Page images and extracted text

=== Section Start ===

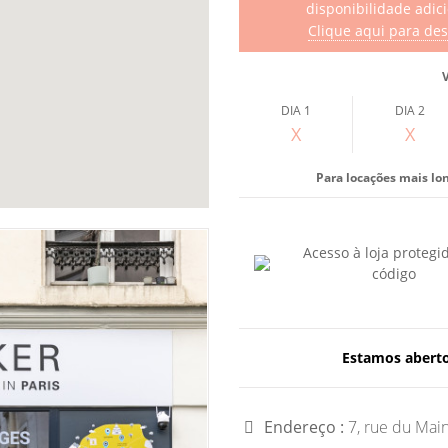
disponibilidade adic
Clique aqui para de
DIA 1
DIA 2
X
X
Para locações mais lo
Acesso à loja protegi
código
Estamos abertos
Endereço :
7, rue du Main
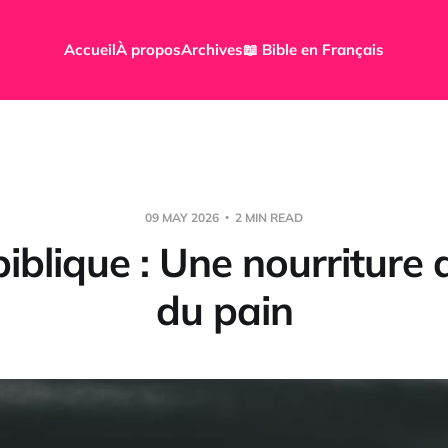
Accueil
À propos
Archives
📖 Bible en Français
09 MAY 2026
2 MIN READ
iblique : Une nourriture
du pain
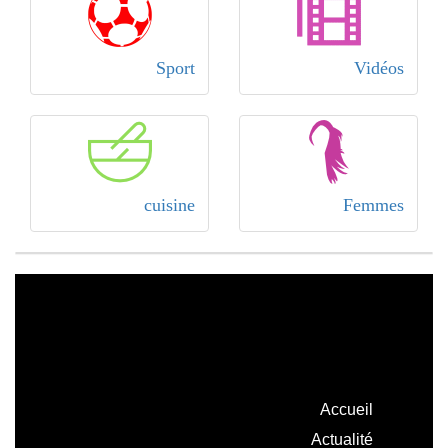
Sport
Vidéos
cuisine
Femmes
Accueil
Actualité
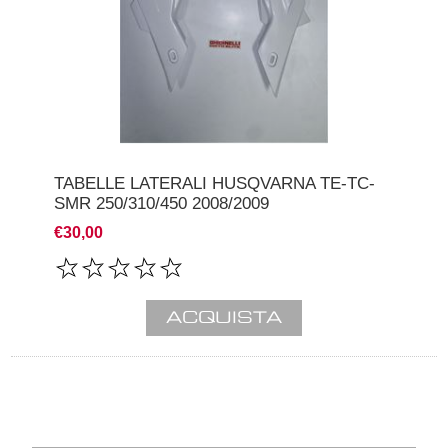
TABELLE LATERALI HUSQVARNA TE-TC-
SMR 250/310/450 2008/2009
€30,00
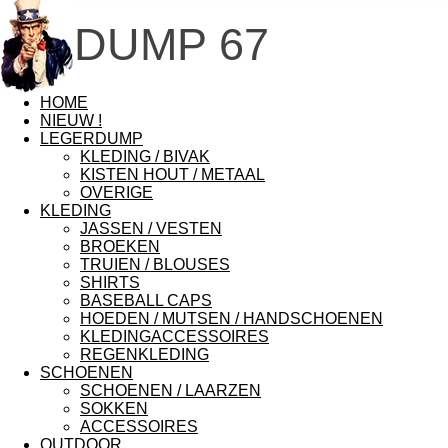
DUMP 67
HOME
NIEUW !
LEGERDUMP
KLEDING / BIVAK
KISTEN HOUT / METAAL
OVERIGE
KLEDING
JASSEN / VESTEN
BROEKEN
TRUIEN / BLOUSES
SHIRTS
BASEBALL CAPS
HOEDEN / MUTSEN / HANDSCHOENEN
KLEDINGACCESSOIRES
REGENKLEDING
SCHOENEN
SCHOENEN / LAARZEN
SOKKEN
ACCESSOIRES
OUTDOOR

=== Section End ===

Exercise:
What is needed is a verbatim copy of every entry, with the pictures omitted.

Solution:
disponibilidade adic
Clique aqui para de
DIA 1
DIA 2
X
X
Para locações mais lo
Acesso à loja protegi
código
Estamos abertos
Endereço :
7, rue du Main
Accueil
À propos
Archives
📖 Bible en Français
09 MAY 2026
2 MIN READ
iblique : Une nourriture
du pain
Sport
Vidéos
cuisine
Femmes
Accueil
Actualité
TABELLE LATERALI HUSQVARNA TE-TC-
SMR 250/310/450 2008/2009
€30,00
DUMP 67
HOME
NIEUW !
LEGERDUMP
KLEDING / BIVAK
KISTEN HOUT / METAAL
OVERIGE
KLEDING
JASSEN / VESTEN
BROEKEN
TRUIEN / BLOUSES
SHIRTS
BASEBALL CAPS
HOEDEN / MUTSEN / HANDSCHOENEN
KLEDINGACCESSOIRES
REGENKLEDING
SCHOENEN
SCHOENEN / LAARZEN
SOKKEN
ACCESSOIRES
OUTDOOR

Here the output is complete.